| Required action |
Whenever a line in the entries below contains the string "کنترل", copy that line.

| Input data |
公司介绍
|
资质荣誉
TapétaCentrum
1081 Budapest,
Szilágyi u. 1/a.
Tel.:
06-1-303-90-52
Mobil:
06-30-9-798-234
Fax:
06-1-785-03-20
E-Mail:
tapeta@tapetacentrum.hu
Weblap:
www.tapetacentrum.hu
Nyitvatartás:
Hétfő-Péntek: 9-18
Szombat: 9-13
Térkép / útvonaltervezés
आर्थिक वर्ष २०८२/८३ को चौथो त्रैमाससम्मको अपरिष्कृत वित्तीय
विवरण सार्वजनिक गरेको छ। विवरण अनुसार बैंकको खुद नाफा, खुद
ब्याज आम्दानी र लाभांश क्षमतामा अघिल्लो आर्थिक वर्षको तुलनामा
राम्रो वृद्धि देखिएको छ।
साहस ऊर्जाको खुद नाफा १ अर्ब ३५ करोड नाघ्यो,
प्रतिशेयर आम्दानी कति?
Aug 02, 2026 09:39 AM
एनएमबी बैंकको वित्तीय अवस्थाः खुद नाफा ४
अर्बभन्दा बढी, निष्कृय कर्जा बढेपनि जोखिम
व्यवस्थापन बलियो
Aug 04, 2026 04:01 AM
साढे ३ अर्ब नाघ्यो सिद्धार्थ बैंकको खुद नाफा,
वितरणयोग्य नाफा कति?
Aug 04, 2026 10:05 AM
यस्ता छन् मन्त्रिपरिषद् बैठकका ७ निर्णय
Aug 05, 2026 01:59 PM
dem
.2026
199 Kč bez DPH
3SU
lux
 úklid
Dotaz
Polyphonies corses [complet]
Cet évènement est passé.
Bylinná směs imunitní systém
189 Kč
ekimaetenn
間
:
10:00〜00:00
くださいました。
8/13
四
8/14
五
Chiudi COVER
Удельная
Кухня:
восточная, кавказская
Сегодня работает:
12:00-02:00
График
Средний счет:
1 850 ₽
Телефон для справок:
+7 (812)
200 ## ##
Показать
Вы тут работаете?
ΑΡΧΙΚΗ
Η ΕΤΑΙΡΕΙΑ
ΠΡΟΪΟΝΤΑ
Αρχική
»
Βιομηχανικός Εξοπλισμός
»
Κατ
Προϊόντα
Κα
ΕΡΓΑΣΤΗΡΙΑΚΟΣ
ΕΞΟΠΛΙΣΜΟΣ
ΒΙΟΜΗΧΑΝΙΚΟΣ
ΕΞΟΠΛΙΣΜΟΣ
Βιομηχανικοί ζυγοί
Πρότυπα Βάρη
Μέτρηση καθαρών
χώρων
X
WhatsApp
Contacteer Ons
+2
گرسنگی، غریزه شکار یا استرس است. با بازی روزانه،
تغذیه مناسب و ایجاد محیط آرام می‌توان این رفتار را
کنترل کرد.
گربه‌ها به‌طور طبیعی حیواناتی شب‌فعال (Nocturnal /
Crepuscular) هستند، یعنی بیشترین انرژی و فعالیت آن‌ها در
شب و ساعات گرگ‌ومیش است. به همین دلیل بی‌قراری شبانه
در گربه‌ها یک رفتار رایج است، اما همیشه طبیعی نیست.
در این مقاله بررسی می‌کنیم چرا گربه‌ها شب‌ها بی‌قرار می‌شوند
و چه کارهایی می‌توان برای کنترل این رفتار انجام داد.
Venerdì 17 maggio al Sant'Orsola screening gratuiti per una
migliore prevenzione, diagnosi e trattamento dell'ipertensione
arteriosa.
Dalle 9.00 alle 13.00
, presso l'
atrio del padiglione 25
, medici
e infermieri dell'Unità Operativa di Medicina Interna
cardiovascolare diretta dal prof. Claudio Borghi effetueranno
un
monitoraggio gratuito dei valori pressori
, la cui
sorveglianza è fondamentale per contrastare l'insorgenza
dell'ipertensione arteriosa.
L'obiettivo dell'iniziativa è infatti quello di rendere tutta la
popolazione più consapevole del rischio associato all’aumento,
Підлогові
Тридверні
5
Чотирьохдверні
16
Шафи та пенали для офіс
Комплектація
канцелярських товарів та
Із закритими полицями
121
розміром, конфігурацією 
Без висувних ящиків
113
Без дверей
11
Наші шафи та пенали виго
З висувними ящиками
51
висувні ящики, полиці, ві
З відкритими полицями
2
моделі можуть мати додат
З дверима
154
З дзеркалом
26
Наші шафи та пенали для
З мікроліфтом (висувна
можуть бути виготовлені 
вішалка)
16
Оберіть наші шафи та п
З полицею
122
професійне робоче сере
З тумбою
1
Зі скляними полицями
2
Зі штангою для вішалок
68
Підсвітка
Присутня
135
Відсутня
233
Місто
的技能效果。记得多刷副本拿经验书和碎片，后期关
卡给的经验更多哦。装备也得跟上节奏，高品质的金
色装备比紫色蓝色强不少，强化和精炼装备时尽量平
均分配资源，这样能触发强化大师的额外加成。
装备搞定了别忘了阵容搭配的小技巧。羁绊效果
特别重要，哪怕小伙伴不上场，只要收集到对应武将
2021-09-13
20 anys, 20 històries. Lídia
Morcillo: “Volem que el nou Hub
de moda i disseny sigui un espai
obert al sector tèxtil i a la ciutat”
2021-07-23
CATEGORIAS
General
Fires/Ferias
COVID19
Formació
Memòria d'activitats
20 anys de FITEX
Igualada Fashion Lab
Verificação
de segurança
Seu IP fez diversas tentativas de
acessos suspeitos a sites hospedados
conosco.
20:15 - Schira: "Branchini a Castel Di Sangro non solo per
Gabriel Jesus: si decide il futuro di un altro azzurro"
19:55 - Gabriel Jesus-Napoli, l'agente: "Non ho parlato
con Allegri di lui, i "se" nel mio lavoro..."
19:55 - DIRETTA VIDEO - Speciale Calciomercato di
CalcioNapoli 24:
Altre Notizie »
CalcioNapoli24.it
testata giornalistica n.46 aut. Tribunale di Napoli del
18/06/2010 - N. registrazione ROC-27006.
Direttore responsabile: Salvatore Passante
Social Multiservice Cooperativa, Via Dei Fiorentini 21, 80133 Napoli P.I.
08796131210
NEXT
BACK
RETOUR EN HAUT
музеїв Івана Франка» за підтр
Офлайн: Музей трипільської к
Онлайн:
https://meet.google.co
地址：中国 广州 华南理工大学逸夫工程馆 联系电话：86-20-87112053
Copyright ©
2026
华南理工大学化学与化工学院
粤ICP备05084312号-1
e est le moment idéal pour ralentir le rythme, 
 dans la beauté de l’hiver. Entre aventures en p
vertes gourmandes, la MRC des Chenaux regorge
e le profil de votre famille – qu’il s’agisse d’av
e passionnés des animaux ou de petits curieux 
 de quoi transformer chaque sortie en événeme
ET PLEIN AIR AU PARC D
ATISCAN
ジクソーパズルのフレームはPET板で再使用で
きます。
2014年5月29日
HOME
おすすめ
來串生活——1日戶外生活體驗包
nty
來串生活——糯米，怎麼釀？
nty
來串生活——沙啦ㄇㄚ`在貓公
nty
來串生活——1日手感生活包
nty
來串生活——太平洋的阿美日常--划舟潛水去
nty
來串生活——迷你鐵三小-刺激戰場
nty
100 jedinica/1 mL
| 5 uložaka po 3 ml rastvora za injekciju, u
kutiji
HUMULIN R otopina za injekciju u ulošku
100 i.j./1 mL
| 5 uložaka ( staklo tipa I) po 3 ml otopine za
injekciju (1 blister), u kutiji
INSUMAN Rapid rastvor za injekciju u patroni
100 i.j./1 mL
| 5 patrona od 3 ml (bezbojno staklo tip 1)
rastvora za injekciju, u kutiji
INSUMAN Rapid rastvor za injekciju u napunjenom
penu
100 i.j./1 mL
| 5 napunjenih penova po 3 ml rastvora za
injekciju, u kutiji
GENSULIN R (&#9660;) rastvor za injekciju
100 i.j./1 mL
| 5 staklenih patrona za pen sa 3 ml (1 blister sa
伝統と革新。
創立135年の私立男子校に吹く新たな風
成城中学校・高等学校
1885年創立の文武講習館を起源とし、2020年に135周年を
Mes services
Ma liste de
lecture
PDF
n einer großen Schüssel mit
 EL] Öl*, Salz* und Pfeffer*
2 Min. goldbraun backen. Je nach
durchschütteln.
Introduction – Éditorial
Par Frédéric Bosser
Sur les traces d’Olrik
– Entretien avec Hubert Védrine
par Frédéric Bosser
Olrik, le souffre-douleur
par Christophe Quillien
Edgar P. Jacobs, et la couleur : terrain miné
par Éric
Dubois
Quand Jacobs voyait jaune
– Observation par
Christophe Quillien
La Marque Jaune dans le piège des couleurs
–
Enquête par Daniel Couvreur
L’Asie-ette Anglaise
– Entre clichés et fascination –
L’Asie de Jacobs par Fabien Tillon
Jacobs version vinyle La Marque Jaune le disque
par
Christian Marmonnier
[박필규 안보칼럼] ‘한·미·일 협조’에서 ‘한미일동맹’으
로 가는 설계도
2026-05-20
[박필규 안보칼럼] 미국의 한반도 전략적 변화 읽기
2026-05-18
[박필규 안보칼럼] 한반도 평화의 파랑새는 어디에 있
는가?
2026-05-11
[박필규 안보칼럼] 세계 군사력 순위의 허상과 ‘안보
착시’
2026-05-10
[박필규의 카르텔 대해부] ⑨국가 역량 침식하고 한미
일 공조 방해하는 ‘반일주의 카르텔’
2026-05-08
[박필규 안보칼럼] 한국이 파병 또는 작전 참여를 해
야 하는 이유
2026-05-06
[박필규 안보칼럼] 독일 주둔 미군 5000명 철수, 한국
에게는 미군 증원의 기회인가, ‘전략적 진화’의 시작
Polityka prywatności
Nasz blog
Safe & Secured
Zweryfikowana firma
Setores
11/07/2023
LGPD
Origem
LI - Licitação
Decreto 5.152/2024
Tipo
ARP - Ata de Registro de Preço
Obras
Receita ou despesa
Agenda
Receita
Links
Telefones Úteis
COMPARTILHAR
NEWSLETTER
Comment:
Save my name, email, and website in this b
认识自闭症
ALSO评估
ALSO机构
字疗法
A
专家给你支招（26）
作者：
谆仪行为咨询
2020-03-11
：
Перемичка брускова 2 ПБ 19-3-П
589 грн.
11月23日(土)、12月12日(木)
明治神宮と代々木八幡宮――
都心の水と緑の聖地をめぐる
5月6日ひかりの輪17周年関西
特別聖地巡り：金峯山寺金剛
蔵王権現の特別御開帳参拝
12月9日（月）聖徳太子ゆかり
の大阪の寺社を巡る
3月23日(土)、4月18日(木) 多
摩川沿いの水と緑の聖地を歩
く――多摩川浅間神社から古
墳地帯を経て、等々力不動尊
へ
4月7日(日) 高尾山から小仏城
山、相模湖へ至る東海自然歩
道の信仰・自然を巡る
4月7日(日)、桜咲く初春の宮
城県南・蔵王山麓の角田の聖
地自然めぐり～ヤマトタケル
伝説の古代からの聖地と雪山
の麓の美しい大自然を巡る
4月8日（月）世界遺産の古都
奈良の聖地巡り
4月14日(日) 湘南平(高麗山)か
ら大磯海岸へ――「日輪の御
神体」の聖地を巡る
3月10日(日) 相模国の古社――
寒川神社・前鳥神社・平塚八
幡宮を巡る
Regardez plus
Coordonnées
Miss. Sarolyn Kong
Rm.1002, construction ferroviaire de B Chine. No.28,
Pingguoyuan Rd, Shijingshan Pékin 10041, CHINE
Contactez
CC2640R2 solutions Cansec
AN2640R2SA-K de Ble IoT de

| Reply |
کنترل کرد.
و چه کارهایی می‌توان برای کنترل این رفتار انجام داد.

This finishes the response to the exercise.